Significant Flip Rates: QwQ-32B flips 21.4% of rejected papers under RS affiliation, meaning LLM reviews act as real-world "identity-based decision makers" at the borderline.
Alignment may create new biases: Mistral Small's strong preference for female authors and GPT-4o Mini's preference for minority institutions are typical "overcompensation" symptoms of fairness fine-tuning.
Bias is visible in review text: Qualitative analysis shows Gemini explicitly noting that a "University of Lagos affiliation is a concern regarding resource constraints," providing Chain-of-Thought level evidence for bias.

Highlights & Insights¶

Soft rating as a new audit metric: Using internal token distributions to evaluate LLM fairness is a major methodological contribution applicable to any LLM decision system (judging, hiring, grading).
Quantifying "Alignment Masking": Strictly quantifying the gap between hard and soft ratings provides rigorous evidence of RLHF's limitations.
Policy-oriented flip rate analysis: Translating rating differences into acceptance flips makes fairness research actionable for conference organizers and policymakers.
Cross-model comparison: The stability of affiliation bias across 9 diverse models (8B to 70B, dense to distilled) provides high credibility to the findings.

Limitations & Future Work¶

Single-blind setup: Evaluates scenarios where metadata is visible; does not assess if LLMs can infer identity from writing styles/citations in double-blind settings.
Synthetic profiles: Affiliations, names, and TTP counts are simplified; real-world metadata (collaboration networks, Google Scholar) is more complex.
Domain restricted to CS: All 252 papers are from ICLR 2025; generalizability to biomedicine or economics is unverified.
Lack of debiasing solutions: The paper provides a diagnosis but not a cure; future work should evaluate post-training or inference-time interventions (e.g., distribution calibration).
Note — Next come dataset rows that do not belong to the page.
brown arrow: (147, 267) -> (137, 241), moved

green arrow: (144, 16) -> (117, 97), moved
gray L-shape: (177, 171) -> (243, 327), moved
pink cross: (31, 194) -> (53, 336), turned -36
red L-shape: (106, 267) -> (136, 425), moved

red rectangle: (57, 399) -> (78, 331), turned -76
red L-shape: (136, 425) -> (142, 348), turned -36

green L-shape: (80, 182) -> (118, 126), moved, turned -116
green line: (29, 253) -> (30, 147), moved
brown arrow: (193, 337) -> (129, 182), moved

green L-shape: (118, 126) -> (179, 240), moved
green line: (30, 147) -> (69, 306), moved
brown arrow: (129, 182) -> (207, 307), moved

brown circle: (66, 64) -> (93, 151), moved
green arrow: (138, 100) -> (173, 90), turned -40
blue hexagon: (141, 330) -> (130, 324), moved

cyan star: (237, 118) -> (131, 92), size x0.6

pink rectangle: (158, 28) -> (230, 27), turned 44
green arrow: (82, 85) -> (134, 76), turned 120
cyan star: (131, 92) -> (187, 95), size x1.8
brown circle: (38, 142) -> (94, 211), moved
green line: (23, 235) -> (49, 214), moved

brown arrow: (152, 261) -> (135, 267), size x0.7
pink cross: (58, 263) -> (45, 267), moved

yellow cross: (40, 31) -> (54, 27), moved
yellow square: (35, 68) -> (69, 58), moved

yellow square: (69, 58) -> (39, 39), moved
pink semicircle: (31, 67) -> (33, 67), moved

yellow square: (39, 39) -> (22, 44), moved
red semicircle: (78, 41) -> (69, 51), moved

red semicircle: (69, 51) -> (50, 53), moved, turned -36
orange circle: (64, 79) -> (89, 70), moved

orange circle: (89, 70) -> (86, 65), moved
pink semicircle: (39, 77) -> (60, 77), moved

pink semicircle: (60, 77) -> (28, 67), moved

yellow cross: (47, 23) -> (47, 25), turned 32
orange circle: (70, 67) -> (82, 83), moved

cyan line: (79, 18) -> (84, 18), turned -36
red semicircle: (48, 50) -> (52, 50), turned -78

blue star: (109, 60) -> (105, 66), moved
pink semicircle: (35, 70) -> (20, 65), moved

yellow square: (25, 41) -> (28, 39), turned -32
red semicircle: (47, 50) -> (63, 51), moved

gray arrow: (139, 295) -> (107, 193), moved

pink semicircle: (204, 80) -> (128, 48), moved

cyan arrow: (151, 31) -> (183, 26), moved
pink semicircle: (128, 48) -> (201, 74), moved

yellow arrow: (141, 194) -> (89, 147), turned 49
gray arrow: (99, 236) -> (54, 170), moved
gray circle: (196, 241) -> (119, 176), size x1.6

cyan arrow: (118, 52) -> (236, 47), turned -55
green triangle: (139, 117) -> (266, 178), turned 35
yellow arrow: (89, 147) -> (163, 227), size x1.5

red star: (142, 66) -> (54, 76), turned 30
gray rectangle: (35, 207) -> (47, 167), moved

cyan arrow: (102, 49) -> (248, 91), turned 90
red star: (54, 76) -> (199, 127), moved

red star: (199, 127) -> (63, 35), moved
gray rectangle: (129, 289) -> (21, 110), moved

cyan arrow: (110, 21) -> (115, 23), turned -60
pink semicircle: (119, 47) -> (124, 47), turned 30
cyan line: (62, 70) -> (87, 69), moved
vs. Pataranutaporn et al. (2025): Moves from observational audit in economics to counterfactual audit in CS with 4-dimensional decomposition.
vs. Ye et al. (2024) / DeepReview (2025): Decomposes "fame" into affiliation, seniority, and pub history to quantify individual contributions.
vs. von Wedel et al. (2024): Extends medical abstract affiliation bias findings to full CS papers with soft rating confirmation.
vs. Liang et al. (2024a): While they find LLM-modified content in real reviews, this paper quantifies the resulting fairness risks.

Rating¶

Novelty: ⭐⭐⭐⭐ Counterfactual evaluation across 4 dimensions + soft rating is a first for LLM reviews.
Experimental Thoroughness: ⭐⭐⭐⭐ Solid scale with 9 LLMs across 21 sub-fields and rigorous statistical tests.
Writing Quality: ⭐⭐⭐⭐ High information density; direct citation of model-generated text provides strong qualitative evidence.
Value: ⭐⭐⭐⭐⭐ Provides hard evidence against blind trust in LLM-assisted reviews, directly impacting conference policy and alignment research.